February 20th, 2021
Feminism in the Union
An interview with Begoña San José
Begoña San José is a feminist activist and trade union leader.
Maya Adereth: Tell us about your introduction to political activism and feminism.
Begoña San José : I had a religious upbringing and went to school at a convent when I was very young. The first movement I participated in was around the Second Vatican Council, which was about renewing the commitment to working people and the poor. When I left my parents’ house at the age of eighteen, I started working as a house cleaner, and in 1970 I was hired by OSRAM, a multinational company producing light bulbs and lamps. Even before I started working, I wanted to join the CCOO. I knew priests who were involved with it, and I knew about meetings held in Orcasitas, a working-class neighborhood in Madrid. But union operations were clandestine, and I had to join the ORT, a Maoist organization, in order to join the union.
I finally joined the CCOO in 1971, when a collective agreement was being negotiated at my factory. In 1973 I got arrested during a CCOO meeting and imprisoned without a trial. Shortly before entering prison I joined the PCE, and after I was released I continued working for the same firm. In 1974 I was arrested again and this time I was fired from the factory. In prison, I met members of a feminist organization called the Democratic Movement of Women. They worked closely with the PCE to organize solidarity efforts for political prisoners; they brought us books, clothes, and food. In 1975, Franco died and the feminist movement erupted.

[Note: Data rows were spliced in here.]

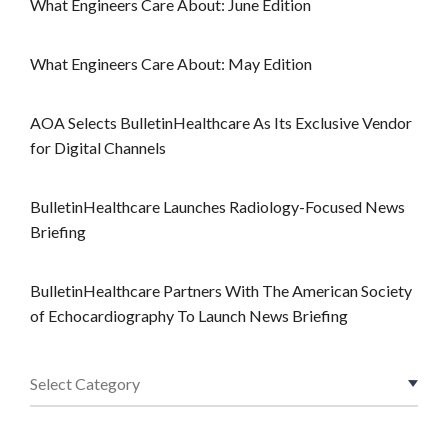
What Engineers Care About: June Edition
What Engineers Care About: May Edition
AOA Selects BulletinHealthcare As Its Exclusive Vendor
for Digital Channels
BulletinHealthcare Launches Radiology-Focused News
Briefing
BulletinHealthcare Partners With The American Society
of Echocardiography To Launch News Briefing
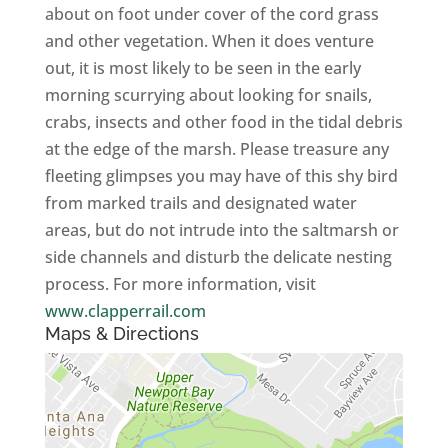
about on foot under cover of the cord grass
and other vegetation. When it does venture
out, it is most likely to be seen in the early
morning scurrying about looking for snails,
crabs, insects and other food in the tidal debris
at the edge of the marsh. Please treasure any
fleeting glimpses you may have of this shy bird
from marked trails and designated water
areas, but do not intrude into the saltmarsh or
side channels and disturb the delicate nesting
process. For more information, visit
www.clapperrail.com
Maps & Directions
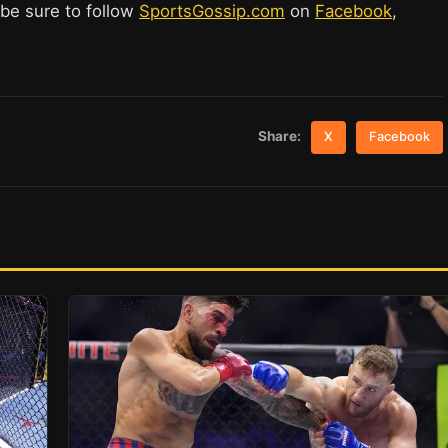
 be sure to follow
SportsGossip.com
on
Facebook
,
Share:
X
Facebook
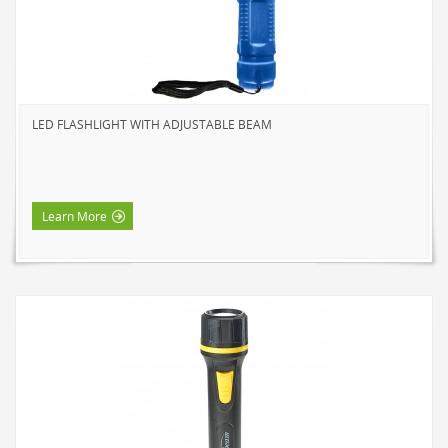
HOME LUMINAIRE OUTDOOR
L'IMAGE HOME
MIGHTYBULB
ABOUT US
LED FLASHLIGHT WITH ADJUSTABLE BEAM
CONTACT
Learn More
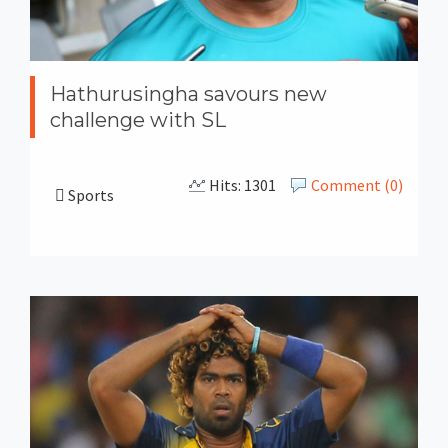
Hathurusingha savours new
challenge with SL
Hits: 1301
Comment (0)
Sports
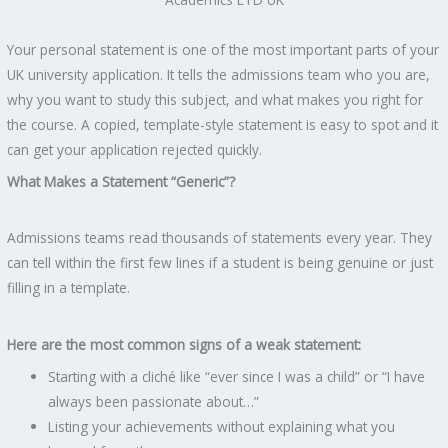
Your personal statement is one of the most important parts of your
UK university application. It tells the admissions team who you are,
why you want to study this subject, and what makes you right for
the course. A copied, template-style statement is easy to spot and it
can get your application rejected quickly.
What Makes a Statement “Generic”?
Admissions teams read thousands of statements every year. They
can tell within the first few lines if a student is being genuine or just
filling in a template.
Here are the most common signs of a weak statement:
Starting with a cliché like “ever since I was a child” or “I have
always been passionate about…”
Listing your achievements without explaining what you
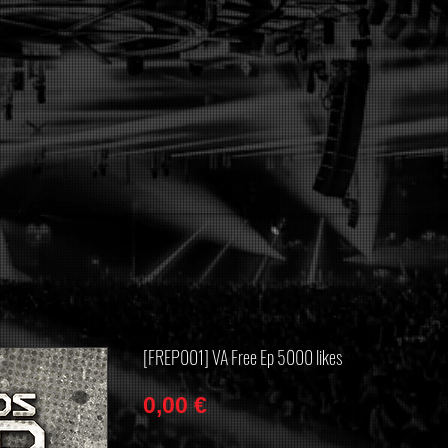
[FREP001] VA Free Ep 5000 likes
Price
0,00 €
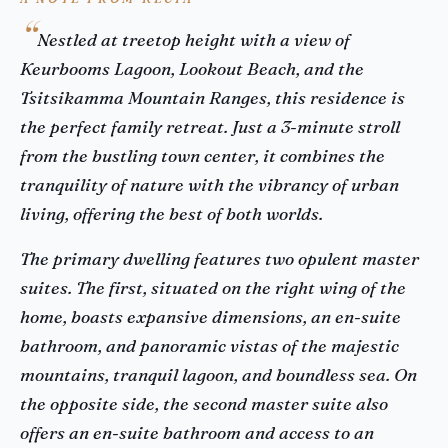
Nestled at treetop height with a view of
Keurbooms Lagoon, Lookout Beach, and the
Tsitsikamma Mountain Ranges, this residence is
the perfect family retreat. Just a 3-minute stroll
from the bustling town center, it combines the
tranquility of nature with the vibrancy of urban
living, offering the best of both worlds.
The primary dwelling features two opulent master
suites. The first, situated on the right wing of the
home, boasts expansive dimensions, an en-suite
bathroom, and panoramic vistas of the majestic
mountains, tranquil lagoon, and boundless sea. On
the opposite side, the second master suite also
offers an en-suite bathroom and access to an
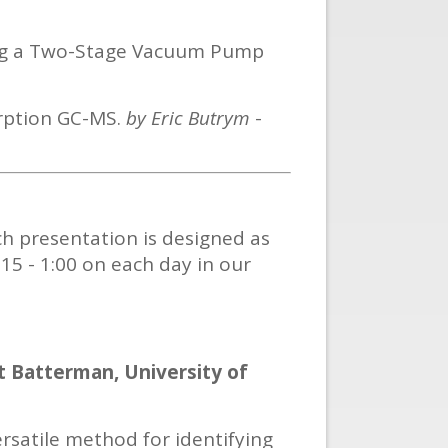
ing a Two-Stage Vacuum Pump
orption GC-MS.
by Eric Butrym
-
ch presentation is designed as
:15 - 1:00 on each day in our
t Batterman, University of
rsatile method for identifying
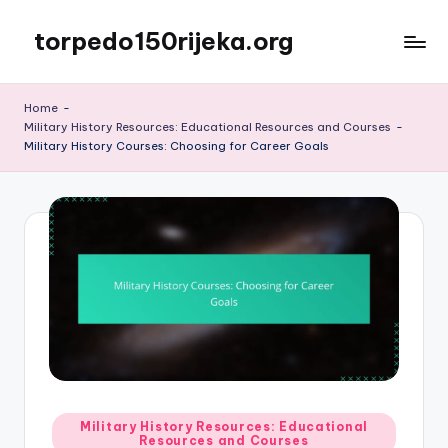
torpedo150rijeka.org
Skip
to
content
Home
-
Military History Resources: Educational Resources and Courses
-
Military History Courses: Choosing for Career Goals
Posted
Military History Resources: Educational
Resources and Courses
in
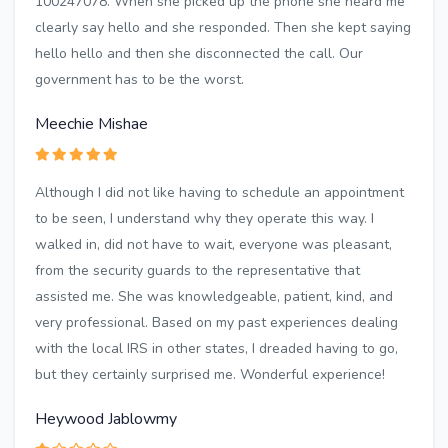
100247078. When she picked up the phone she heard me
clearly say hello and she responded. Then she kept saying
hello hello and then she disconnected the call. Our
government has to be the worst.
Meechie Mishae
Although I did not like having to schedule an appointment
to be seen, I understand why they operate this way. I
walked in, did not have to wait, everyone was pleasant,
from the security guards to the representative that
assisted me. She was knowledgeable, patient, kind, and
very professional. Based on my past experiences dealing
with the local IRS in other states, I dreaded having to go,
but they certainly surprised me. Wonderful experience!
Heywood Jablowmy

A common platform was developed, demanding equal access to employment, universal access to early childhood education, the legalization of contraceptives, and the elimination of sex-differentiated criminal sentences. I was active in this through the CCOO. We would meet exactly at the location where the Atocha massacre occurred in 1977, and after one of these meetings I was invited to a DMW meeting. My boss, a man, said I shouldn’t go, and that is what drove me to attend.
That was the first feminist meeting I attended in my life. I vividly remember watching the wives of trade union leaders and politicians criticize their husbands for defending democracy in the street and ignoring it in their homes. This feminist call for equality and democracy in the home hugely impacted me. One or two years later, the CCOO created a Department of Women, and I became an active member in 1976. I’ve been active in the Spanish feminist movement ever since.